Cybercriminals today are more deceptive with their techniques than ever. Some of the fraudulent messages they send through phishing attacks look as close to the real deal as possible. A recent example was a fake Netflix email, tricking customers into revealing their credit card information.

Although, not all scams are initiated through malicious messages. There is a new malware attack involving bait-and-switch websites that you need to know about.

If you are a Google Chrome user, this affects you. Hackers have discovered a way to break into websites that have weak security, so they can fool visitors into downloading malware.

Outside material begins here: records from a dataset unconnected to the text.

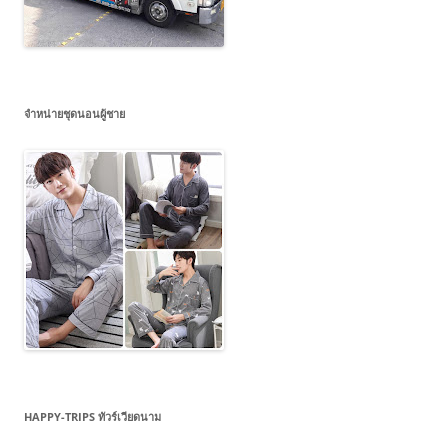
จำหน่ายชุดนอนผู้ชาย
HAPPY-TRIPS ทัวร์เวียดนาม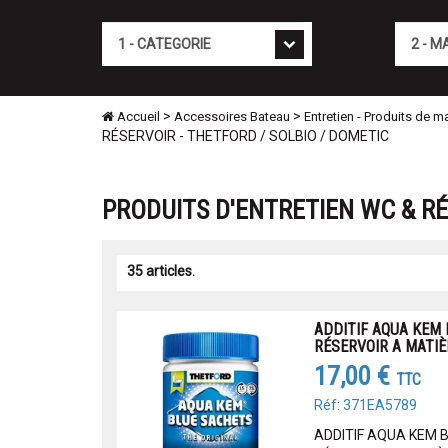
Cat�gorie
Marque
>
>
Accueil
Accessoires Bateau
Entretien - Produits de 
RÉSERVOIR - THETFORD / SOLBIO / DOMETIC
PRODUITS D'ENTRETIEN WC & RÉ
35 articles.
ADDITIF AQUA KEM 
RÉSERVOIR A MATIÈ
17,00 €
TTC
Réf: 371EA5789
ADDITIF AQUA KEM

How the malware scam works

Three factors are needed for this scam to be successful:

  1. Victim is using the Chrome Browser on a Windows machine.
  2. Victim lives in an English speaking country – The U.S., U.K., Canada and Australia are being targeted.
  3. Victim is sent to the malicious site through search engine results (You would have to click the link to the site that shows up in a search).

If all of these factors are in place, you could fall victim to this attack.

What’s happening is, hackers are inserting JavaScript into poorly secured websites. If you’re using Chrome and click the link from a search engine result, the script makes the website unreadable. You will see a bunch of gibberish, or “diamonds,” making it impossible to read.

When you realize the page is unreadable, a fraudulent Chrome message appears. It says that “The ‘HoeflerText’ font wasn’t found,” which is why you can’t read the page.  You’re then asked to update the “Chrome Font Pack.”


Image: Fraudulent message asking you to update the Chrome Font Pack. (Source: Proofpoint)

Warning! Clicking on the Update button on this message will infect your gadget with click-fraud adware.

Hidden ads will be loaded and clicked on automatically. This is how the criminal gets paid, by ripping off legitimate ad networks.

At this time the risk to Chrome users is their gadget is infected with click-fraud adware. However, this scheme could change at a moment’s notice. The hacker could change the malicious link into something worse, like encrypting ransomware.

The best defense is knowing what to look for. If you visit a site and it asks you to download a font update, do NOT do it! It’s always better to be safe than sorry.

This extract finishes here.